Crowding capitol campuses across the country, including a major turnout in Olympia, America’s gun owners took the offensive Saturday against what they view as extremist gun control measures now proposed at the federal and state levels.
Although the Seattle Times estimated only “about 1,000” people at the Olympia turnout, other estimates varied, ranging to the more than 2,000 by KOMO. Examiner was there, and it appeared the KOMO estimate was far more accurate.
Turnout was reflective of gun owner solidarity that also brought a huge Saturday crowd to the Puyallup fairgrounds for the Washington Arms Collectors monthly gun show. That show coincided with “Gun Appreciation Day,” which brought gun owners to state capitols and gun shows across the country.
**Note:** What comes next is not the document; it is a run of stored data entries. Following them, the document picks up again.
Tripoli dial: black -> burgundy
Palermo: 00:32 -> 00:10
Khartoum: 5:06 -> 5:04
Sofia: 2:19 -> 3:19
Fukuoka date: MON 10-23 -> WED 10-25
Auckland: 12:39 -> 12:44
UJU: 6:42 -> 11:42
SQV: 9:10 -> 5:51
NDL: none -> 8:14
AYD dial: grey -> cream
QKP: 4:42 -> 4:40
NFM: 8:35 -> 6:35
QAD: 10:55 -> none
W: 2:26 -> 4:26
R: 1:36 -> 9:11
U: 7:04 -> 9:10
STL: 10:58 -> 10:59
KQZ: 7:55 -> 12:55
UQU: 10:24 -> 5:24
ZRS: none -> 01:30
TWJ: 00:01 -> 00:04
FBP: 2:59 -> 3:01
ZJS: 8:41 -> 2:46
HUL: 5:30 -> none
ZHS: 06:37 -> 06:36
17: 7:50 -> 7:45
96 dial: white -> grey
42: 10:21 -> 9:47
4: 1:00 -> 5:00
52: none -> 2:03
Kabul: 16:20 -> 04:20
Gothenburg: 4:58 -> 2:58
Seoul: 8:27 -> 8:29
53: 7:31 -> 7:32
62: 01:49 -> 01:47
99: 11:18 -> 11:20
The Gun Wire has reports from all over the map. Gun owners turned out from New England to Hawaii.
Anti-gun Sen. Charles Schumer (D-NY) asserted Friday that the National Rifle Association is a “fringe group,” yet there was no explanation how the NRA has attracted more than a quarter-million new members in the past month. Likewise, there has been no mention of a recent Gallup poll that showed the NRA has a slightly higher favorable rating than Barack Obama.
At the WAC gun show in Puyallup Saturday, hundreds of new faces were in the crowd waiting to get inside, lining up for more than a block stretching around the corner of the fairgrounds.
The Second Amendment Foundation’s “Bucket of Bucks” campaign kicked off, and several people visiting the organization’s display table indicated it was their first gun show.
In Washington State, newly sworn Gov. Jay Inslee has already said he would like to ban so-called “assault weapons” but he could face long odds in the Legislature. The guns he would like to ban were highly visible in the crowd at Saturday’s rally, carried peaceably by people bundled up against the chill as a few State Patrol troopers stood along the perimeter.
Saturday’s turnout offered a stark visual image of American firearms owners who represent a powerful bloc of taxpayers and voters. That reality is not lost on former President Bill Clinton, who lost Congress in the 1994 election over his ten-year ban on so-called “assault weapons.”
Gun owners showed Saturday they are prepared for a bare knuckles political battle, and that cannot possibly go unnoticed in legislatures or in Congressional offices.